*** Records for this exercise Section Begins ***

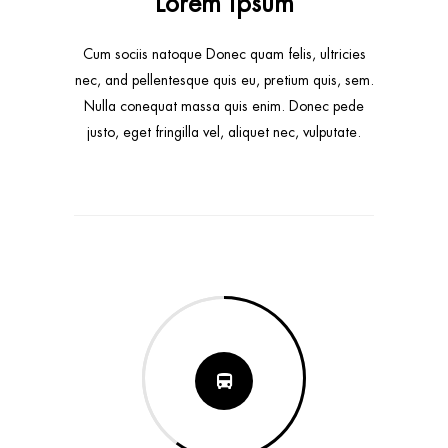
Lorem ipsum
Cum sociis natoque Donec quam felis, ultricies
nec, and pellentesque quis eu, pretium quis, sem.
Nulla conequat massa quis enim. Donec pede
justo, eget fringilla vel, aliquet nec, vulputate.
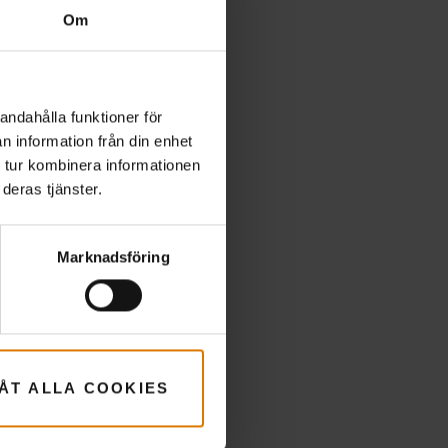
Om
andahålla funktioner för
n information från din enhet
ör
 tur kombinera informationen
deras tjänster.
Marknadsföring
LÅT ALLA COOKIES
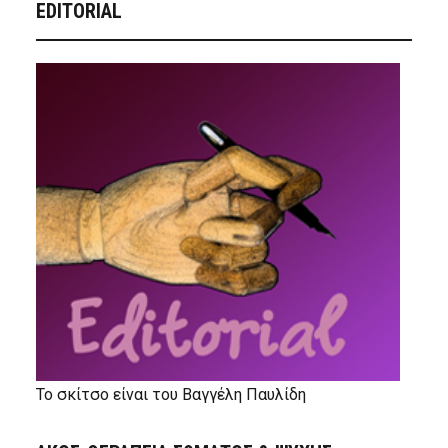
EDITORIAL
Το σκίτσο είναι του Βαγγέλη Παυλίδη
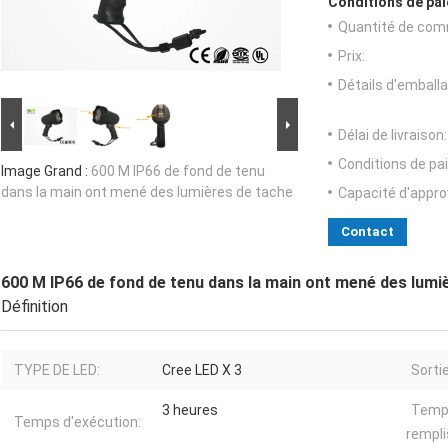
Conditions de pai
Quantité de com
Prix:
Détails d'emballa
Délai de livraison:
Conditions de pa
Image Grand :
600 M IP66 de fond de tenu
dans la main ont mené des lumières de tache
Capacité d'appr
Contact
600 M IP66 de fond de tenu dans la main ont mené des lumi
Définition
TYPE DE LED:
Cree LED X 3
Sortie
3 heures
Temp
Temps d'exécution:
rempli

*** Records for this exercise Section Ends ***
*** Records for this exercise Section Begins ***

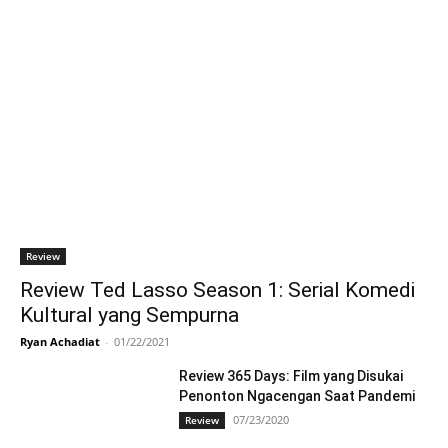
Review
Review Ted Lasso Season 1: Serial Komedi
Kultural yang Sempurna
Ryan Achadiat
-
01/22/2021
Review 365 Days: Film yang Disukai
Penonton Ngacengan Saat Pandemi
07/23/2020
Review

*** Records for this exercise Section Ends ***

Return a copy of each line of the material that holds the word "mené".

• [Response]
dans la main ont mené des lumières de tache
600 M IP66 de fond de tenu dans la main ont mené des lumi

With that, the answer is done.